From the entries below, extract every line that includes the word "WonderCity".

[Opening EXTRACTED INFORMATION section]

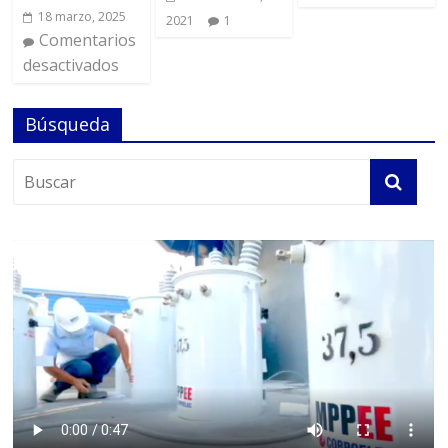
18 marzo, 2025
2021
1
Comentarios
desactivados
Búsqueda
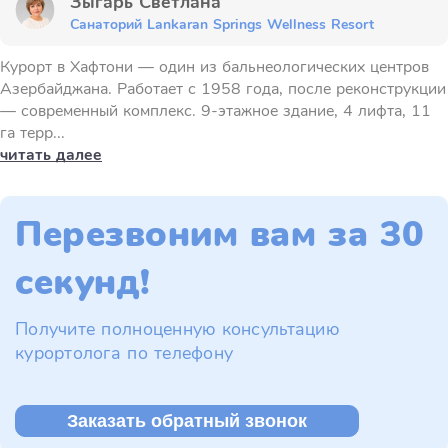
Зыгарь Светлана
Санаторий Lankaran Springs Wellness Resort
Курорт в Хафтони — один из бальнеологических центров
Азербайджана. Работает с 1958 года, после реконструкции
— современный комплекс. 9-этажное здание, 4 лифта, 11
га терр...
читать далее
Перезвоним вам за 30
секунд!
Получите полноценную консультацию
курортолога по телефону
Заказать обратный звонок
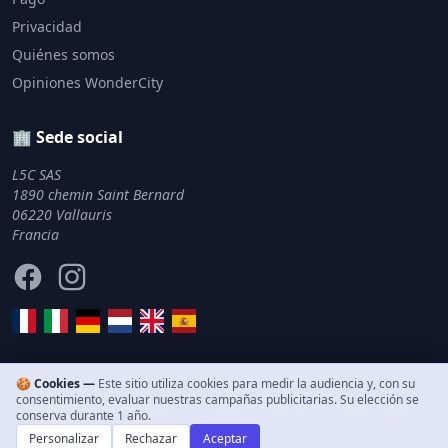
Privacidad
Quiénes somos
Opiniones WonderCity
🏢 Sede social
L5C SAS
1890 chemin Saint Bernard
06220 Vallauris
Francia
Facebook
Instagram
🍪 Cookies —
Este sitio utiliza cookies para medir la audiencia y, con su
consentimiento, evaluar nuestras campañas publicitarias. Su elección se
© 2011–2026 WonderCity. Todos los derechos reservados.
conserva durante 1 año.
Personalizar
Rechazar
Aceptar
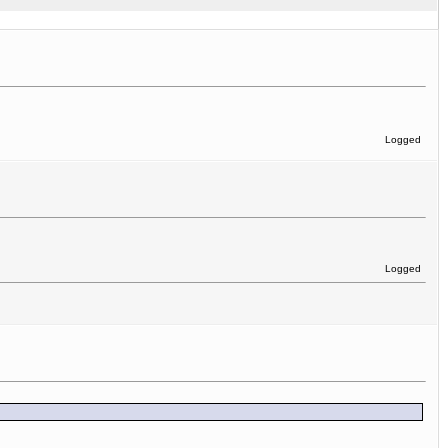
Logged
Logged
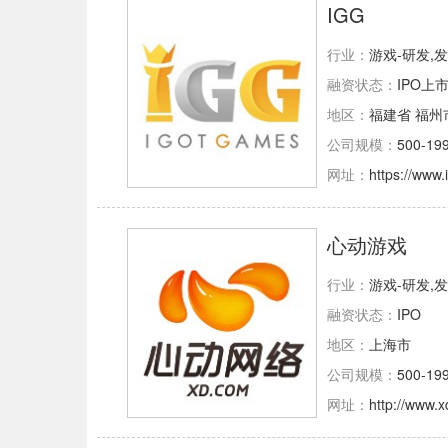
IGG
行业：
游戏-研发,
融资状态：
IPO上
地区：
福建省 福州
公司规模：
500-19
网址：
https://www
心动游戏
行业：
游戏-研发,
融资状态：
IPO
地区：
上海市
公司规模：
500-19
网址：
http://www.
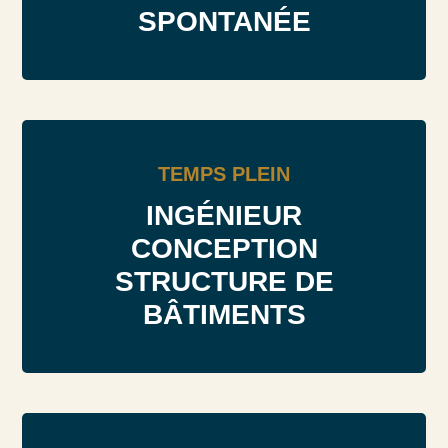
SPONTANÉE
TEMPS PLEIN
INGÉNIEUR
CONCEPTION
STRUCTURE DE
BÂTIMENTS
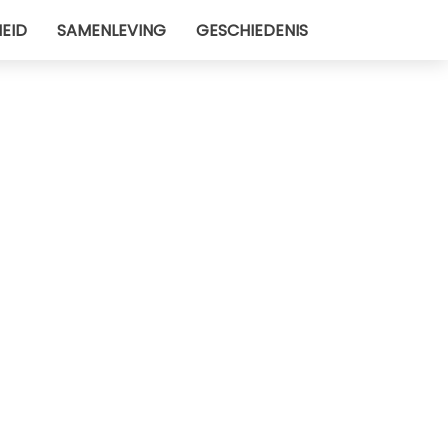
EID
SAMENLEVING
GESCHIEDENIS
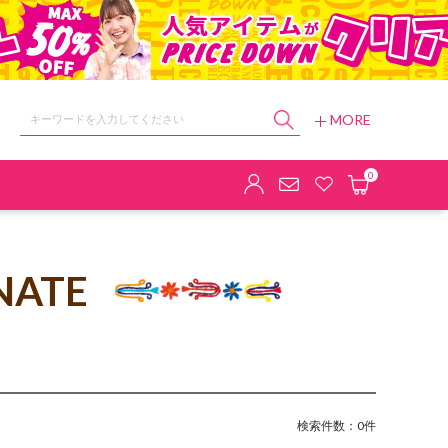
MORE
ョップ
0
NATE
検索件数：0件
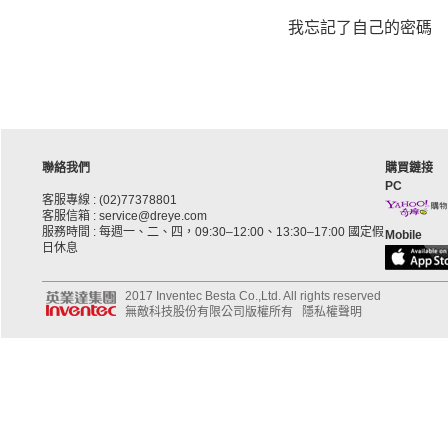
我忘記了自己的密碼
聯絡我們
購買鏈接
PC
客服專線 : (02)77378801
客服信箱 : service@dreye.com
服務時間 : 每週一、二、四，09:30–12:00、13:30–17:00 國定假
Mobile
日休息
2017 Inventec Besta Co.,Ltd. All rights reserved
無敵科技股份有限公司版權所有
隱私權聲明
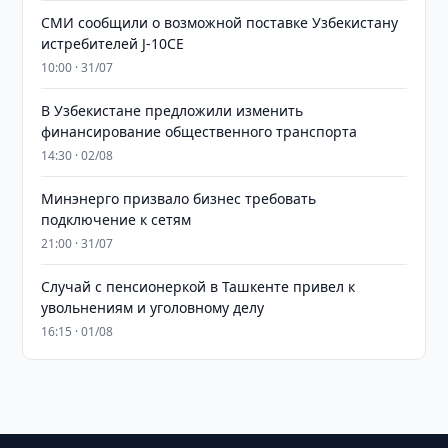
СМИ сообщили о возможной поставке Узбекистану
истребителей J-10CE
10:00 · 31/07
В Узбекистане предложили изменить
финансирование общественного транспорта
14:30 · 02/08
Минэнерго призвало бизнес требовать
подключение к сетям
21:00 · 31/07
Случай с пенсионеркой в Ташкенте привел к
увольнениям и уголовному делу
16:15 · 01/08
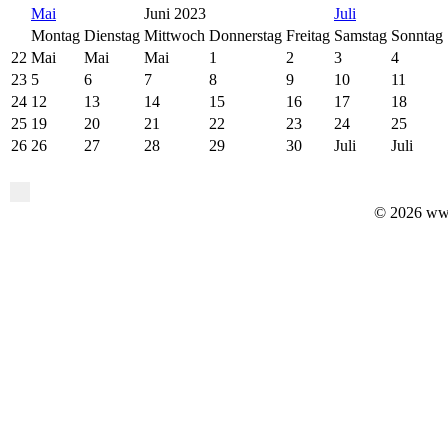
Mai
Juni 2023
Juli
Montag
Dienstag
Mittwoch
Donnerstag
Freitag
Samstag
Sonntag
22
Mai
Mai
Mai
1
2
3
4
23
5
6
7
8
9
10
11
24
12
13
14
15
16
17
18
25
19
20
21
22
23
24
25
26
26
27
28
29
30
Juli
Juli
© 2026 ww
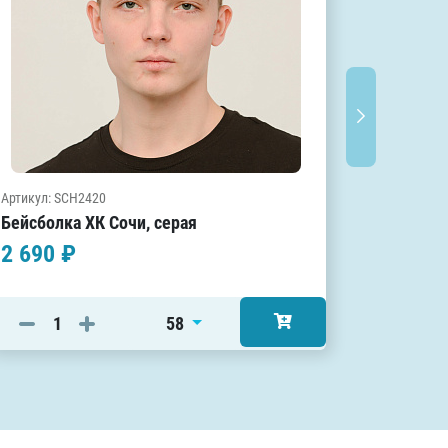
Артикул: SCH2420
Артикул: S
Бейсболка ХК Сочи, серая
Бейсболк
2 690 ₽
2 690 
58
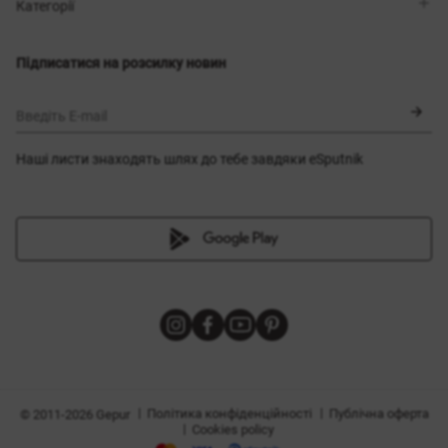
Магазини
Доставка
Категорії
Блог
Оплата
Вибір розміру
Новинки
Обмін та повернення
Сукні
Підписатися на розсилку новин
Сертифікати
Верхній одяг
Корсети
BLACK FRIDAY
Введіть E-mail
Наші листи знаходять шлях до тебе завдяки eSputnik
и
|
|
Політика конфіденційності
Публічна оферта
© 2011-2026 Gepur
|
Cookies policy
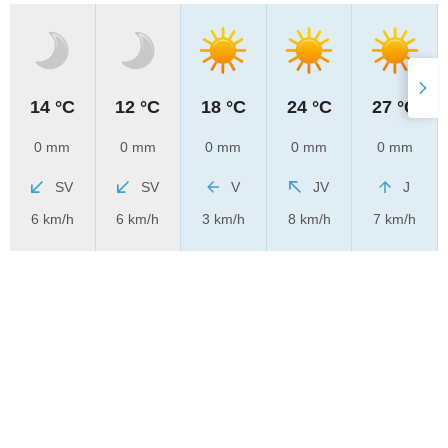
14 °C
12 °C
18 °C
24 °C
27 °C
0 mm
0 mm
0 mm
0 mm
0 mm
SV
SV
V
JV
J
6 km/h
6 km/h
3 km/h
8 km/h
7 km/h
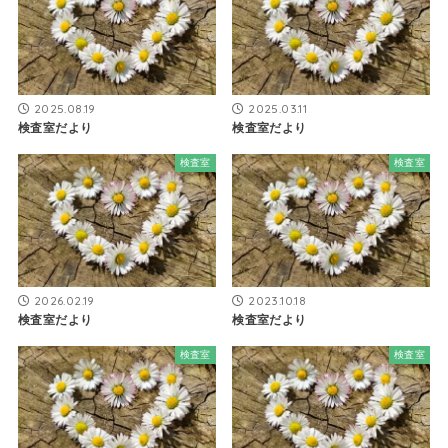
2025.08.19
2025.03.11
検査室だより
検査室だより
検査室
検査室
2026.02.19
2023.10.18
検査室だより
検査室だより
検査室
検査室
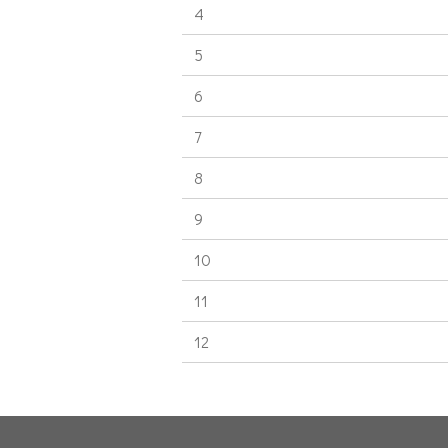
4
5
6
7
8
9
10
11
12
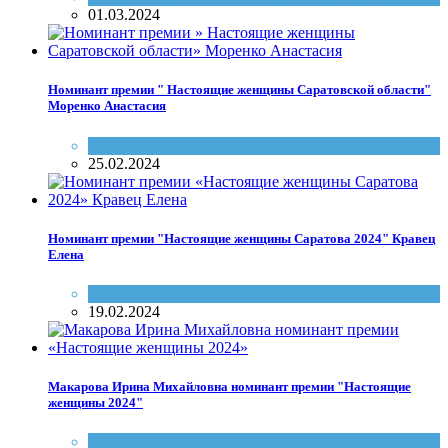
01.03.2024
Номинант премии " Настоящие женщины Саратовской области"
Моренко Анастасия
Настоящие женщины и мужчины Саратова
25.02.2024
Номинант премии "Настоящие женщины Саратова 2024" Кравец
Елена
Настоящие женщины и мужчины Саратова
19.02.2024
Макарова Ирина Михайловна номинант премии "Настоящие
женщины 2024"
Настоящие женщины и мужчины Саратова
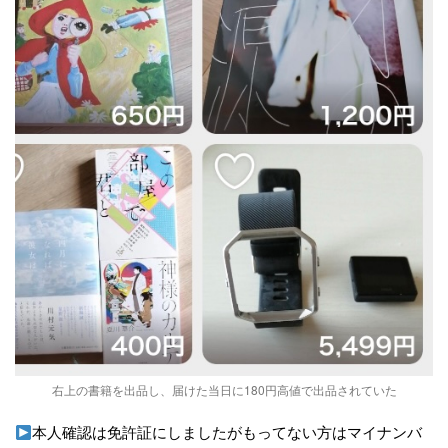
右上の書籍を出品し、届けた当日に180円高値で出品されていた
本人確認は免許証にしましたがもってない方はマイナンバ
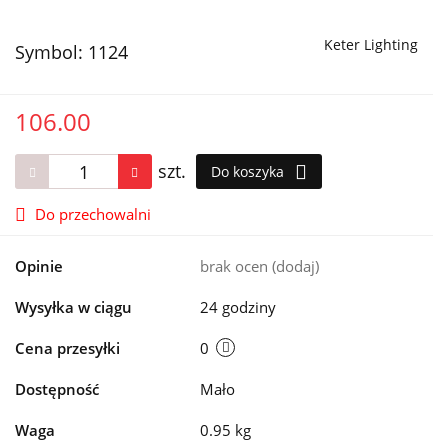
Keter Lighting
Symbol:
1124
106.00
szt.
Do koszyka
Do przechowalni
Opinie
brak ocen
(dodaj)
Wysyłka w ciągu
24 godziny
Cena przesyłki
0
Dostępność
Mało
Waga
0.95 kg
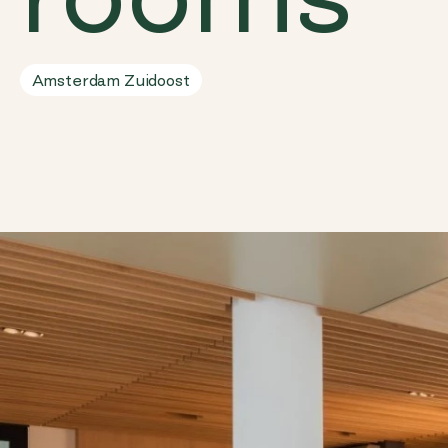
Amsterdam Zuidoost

[Closing EXTRACTED INFORMATION section]

- **ANSWER FOR THE TASK**
Opiniones WonderCity
© 2011–2026 WonderCity. Todos los derechos reservados.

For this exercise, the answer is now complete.